In 2011 I was introduced to a book by Reverend Becca Stevens titled Find Your Way Home: Words from the Street, Wisdom from the Heart. Readings from this book were used for devotions before the suppers at Daybreak in Macon on Sunday nights. They were really, really good. So I got the book myself and started reading it. At the end of the book, it talked about the mission of Thistle Farms. I was fascinated. So I started learning about them and their mission to help women in this country who have been living on the streets. They are doing beautiful things. And that’s a story for another time.
On September 14, 2011 they shared in a Facebook post that they would have jewelry from ABAN (A Ban Against Neglect) of Ghana in their Evening Survival kits. I clicked on the link…..and I fell in love.
In Ghana there is an ecological epidemic. Because of unclean drinking water, water is sold in these little sandwich-sized bags and then mostly discarded on the streets. So the city of Accra is littered with over 40 tons of these little bags…..every day. There is also a heartbreaking problem in that there are over 30,000 homeless youth sleeping on the streets at night, with over 10,000 of them young mothers and their babies. I’ll stop while you re-read that. Yes, 10,000 young mothers and babies. Sleeping on the streets. Every night. Awful.
Two young women went over to Accra as foreign exchange students in 2008. They were blown away at the pollution. And then they realized the greater crisis of lost children in the city. It was in creating a mock non-profit for class using recycled products that it occurred to Callie Brauel and Rebecca Brandt that they could make this happen, and work to change two crises at one time. ABAN was born.
If you look at their products, you’ll see that these young women are truly talented–making their own batik, sewing pouches, all kinds of bags, aprons, and picnic blankets from these recycled water pouches that were previously litter. Just amazing. They attach tags with ABAN’s story and a picture of one of their young women. I left the tag on my bag to remember. I hope always to remember. It’s so easy to take simple things like a clean pillow and a shower and food in the refrigerator for granted, isn’t it? Gas in a car, places to go, family and friends who seem happy to see me. These young women had none of these things…..but thanks to ABAN they are on their way to having a life that is redemptive and healing. What a gift.

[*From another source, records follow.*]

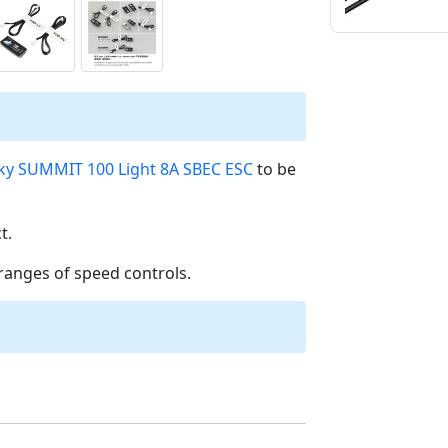
ky SUMMIT 100 Light 8A SBEC ESC
to be
t.
ranges of speed controls.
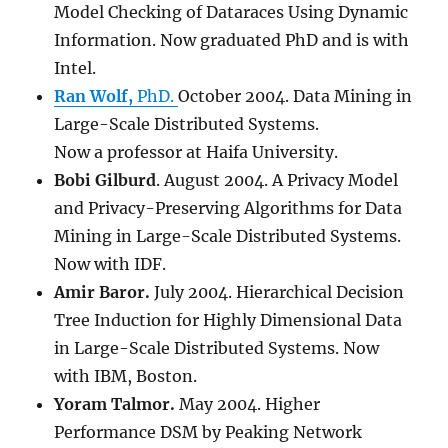
Model Checking of Dataraces Using Dynamic
Information. Now graduated PhD and is with
Intel.
Ran Wolf,
PhD.
October 2004. Data Mining in
Large-Scale Distributed Systems.
Now a professor at Haifa University.
Bobi Gilburd
. August 2004. A Privacy Model
and Privacy-Preserving Algorithms for Data
Mining in Large-Scale Distributed Systems.
Now with IDF.
Amir Baror.
July 2004. Hierarchical Decision
Tree Induction for Highly Dimensional Data
in Large-Scale Distributed Systems. Now
with IBM, Boston.
Yoram Talmor.
May 2004. Higher
Performance DSM by Peaking Network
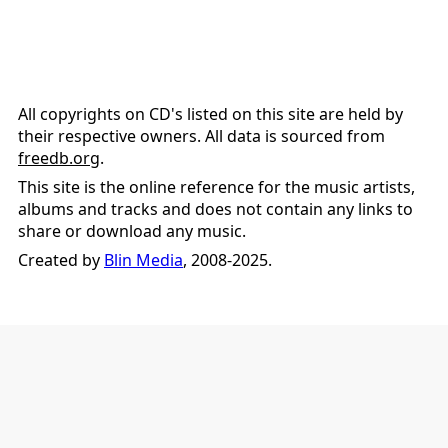
All copyrights on CD's listed on this site are held by
their respective owners. All data is sourced from
freedb.org
.
This site is the online reference for the music artists,
albums and tracks and does not contain any links to
share or download any music.
Created by
Blin Media
, 2008-2025.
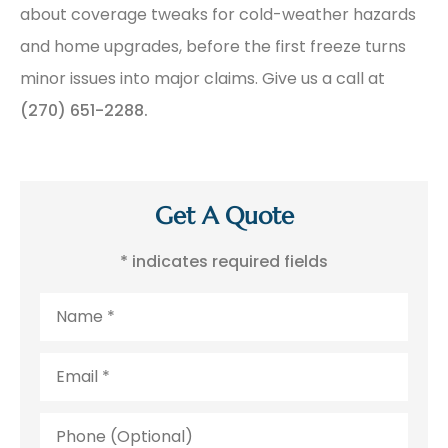
about coverage tweaks for cold-weather hazards
and home upgrades, before the first freeze turns
minor issues into major claims. Give us a call at
(270) 651-2288.
Get A Quote
* indicates required fields
Name
*
Email
*
Phone
(Optional)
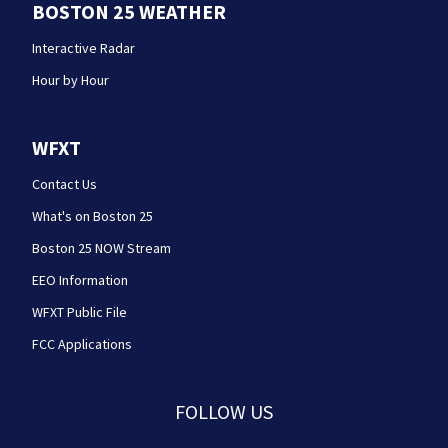
BOSTON 25 WEATHER
Interactive Radar
Hour by Hour
WFXT
Contact Us
What's on Boston 25
Boston 25 NOW Stream
EEO Information
WFXT Public File
FCC Applications
FOLLOW US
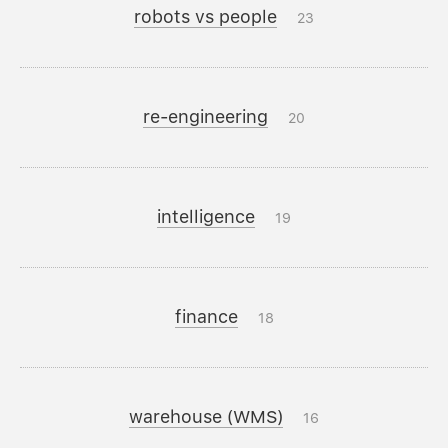
robots vs people
23
re-engineering
20
intelligence
19
finance
18
warehouse (WMS)
16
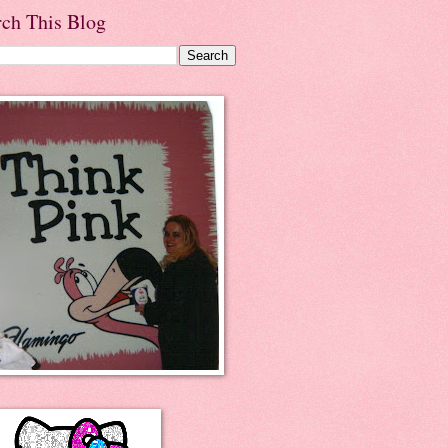
rch This Blog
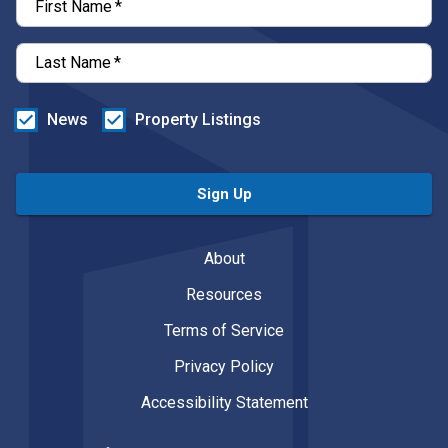
First Name
*
Last Name
*
News
Property Listings
Sign Up
About
Resources
Terms of Service
Privacy Policy
Accessibility Statement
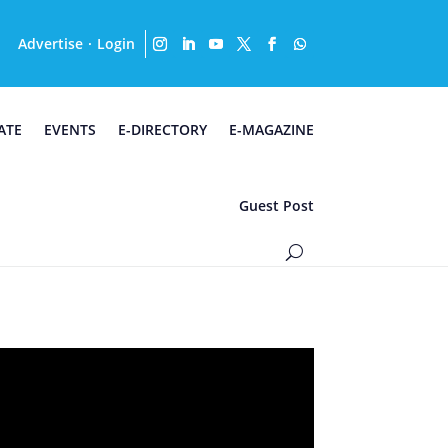
Advertise
Login
·
ATE
EVENTS
E-DIRECTORY
E-MAGAZINE
Guest Post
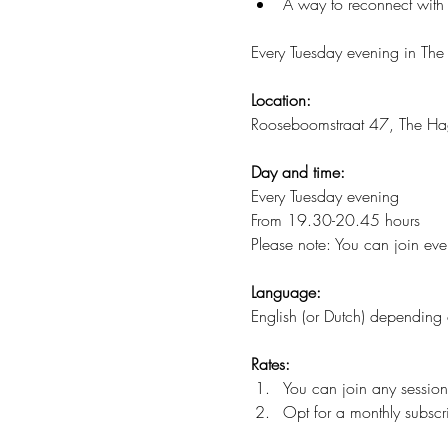
A way to reconnect with 
Every Tuesday evening in The
Location:
Rooseboomstraat 47, The H
Day and time:
Every Tuesday evening
From 19.30-20.45 hours
Please note: You can join ever
Language:
English (or Dutch) depending 
Rates:
You can join any session
Opt for a monthly subscri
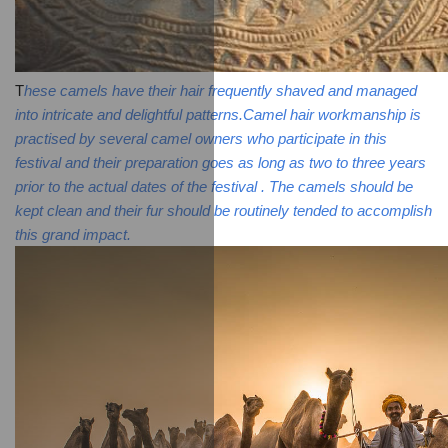
T
hese camels have their hair frequently shaved and managed 
into intricate and delightful patterns.Camel hair workmanship is 
practised by several camel owners who participate in this 
festival and their preparation goes as long as two to three years 
prior to the actual dates of the festival . The camels should be 
kept clean and their fur should be routinely tended to accomplish 
this grand impact.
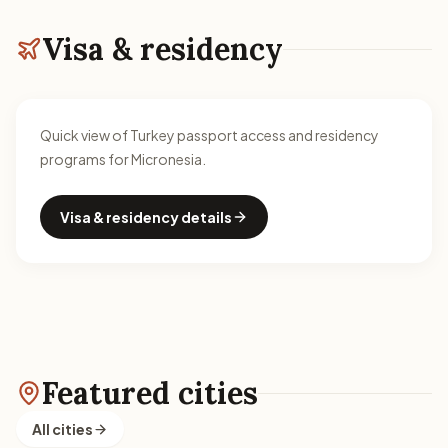
Visa & residency
Quick view of Turkey passport access and residency
programs for Micronesia.
Visa & residency details
Featured cities
All cities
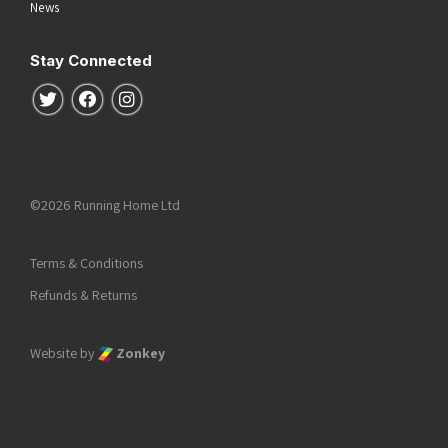
News
Stay Connected
Follow us on Twitter
Follow us on Facebook
Follow us on Instagram
©2026 Running Home Ltd
Terms & Conditions
Refunds & Returns
Website by
Zonkey
he top of the page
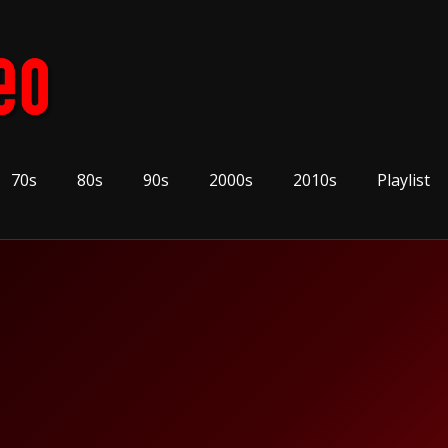
70s
80s
90s
2000s
2010s
Playlist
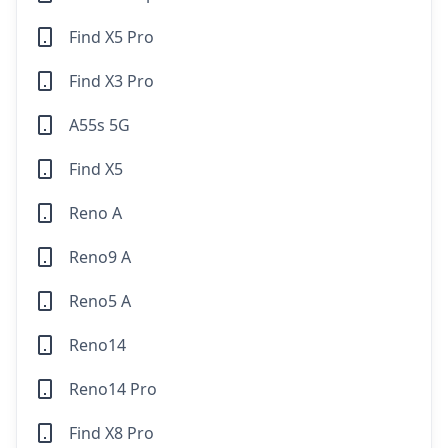
Find X5 Pro
Find X3 Pro
A55s 5G
Find X5
Reno A
Reno9 A
Reno5 A
Reno14
Reno14 Pro
Find X8 Pro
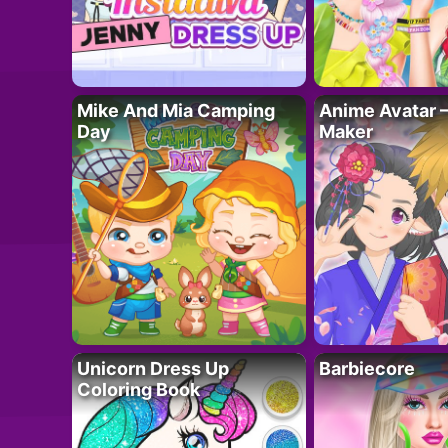
Mike And Mia Camping
Anime Avatar 
Day
Maker
Unicorn Dress Up
Barbiecore
Coloring Book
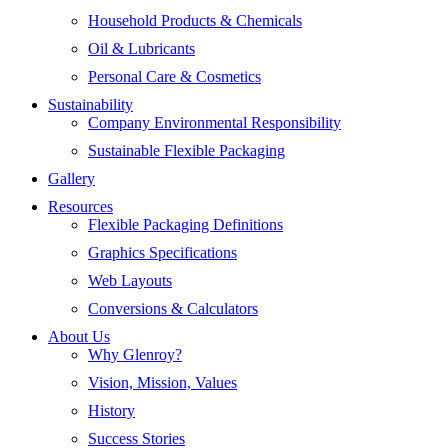
Household Products & Chemicals
Oil & Lubricants
Personal Care & Cosmetics
Sustainability
Company Environmental Responsibility
Sustainable Flexible Packaging
Gallery
Resources
Flexible Packaging Definitions
Graphics Specifications
Web Layouts
Conversions & Calculators
About Us
Why Glenroy?
Vision, Mission, Values
History
Success Stories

I was fortunate to get to know both Callie and Rebecca via phone conversations and then in person back in 2011. We were arranging for Rebecca to come and share the story of ABAN and their beautiful craft at Bare Bulb Coffee in early December that year. In the midst of the planning e-mails back and forth, my Daddy was declining and it was apparent that it wouldn’t be much longer. I let Callie and Rebecca know, as I would be out of pocket for planning for a few days. Both sent the sweetest of messages.
Each morning we begin the day with prayer, announcements and a short message – we call it “Sister Circles”. These girls know and recognize loss as well, and have a unique sense of compassion toward it, so tomorrow, prayers for your father, for you and for your family will be on our hearts and our lips.
And from Callie, after I shared with them our loss–
It amazes me how much joy and celebration I read in this message. In Ghana, a funeral is an all-day celebration that usually lasts into the night. There is singing and dancing and praising and it is absolutely beautiful. Isn’t that what death should be about? Remembering and celebrating the beautiful moments that individual created and how his/her memories will live on inside of others? And it definitely sounds like the world was a much better place because of your father’s presence. I think this ABAN party should be his honor.
I love these young women. They are all about redemption and light in the brokenness. And about kindness and healing. They are saving lives and bringing joy to our world which so needs it.
The night after Daddy died, my sister, my Mama, and I couldn’t sleep. It brought us all comfort to know that these young women across the world were gathered, possibly at that very moment, in their Sister Circles and lifting us up in prayer. Comforting–like warm, gentle waves washing upon weary souls–and oh so humbling. We were connected–our lives and theirs over distance and time. Forever.
There is a group of young women graduating from the ABAN program on July 27th. I am so excited for them. They have worked hard and learned so much, and now they will move on in their journey, taking the next step. On that day I will celebrate here in Georgia, thinking of them, and telling God how much they mean to me. I will cheer for them on this, their special day, for all they have left behind and all they are moving towards–these young women who are my sisters. For that’s what family does–multiply our joys and divide our sorrows. Mama always said.
If you have a few minutes to learn about what they are doing, I think you’ll fall in love as well. Those beautiful smiles, their indomitable spirits, and their beautiful wares. And if you have time on July 27th, grab a glass of sweet tea and a slice of pound cake with me, and celebrate these young women Southern style. And give thanks for Callie and Rebecca, for dreaming big of redemption coming out of brokenness, and for all the people who work with ABAN to make that dream come true.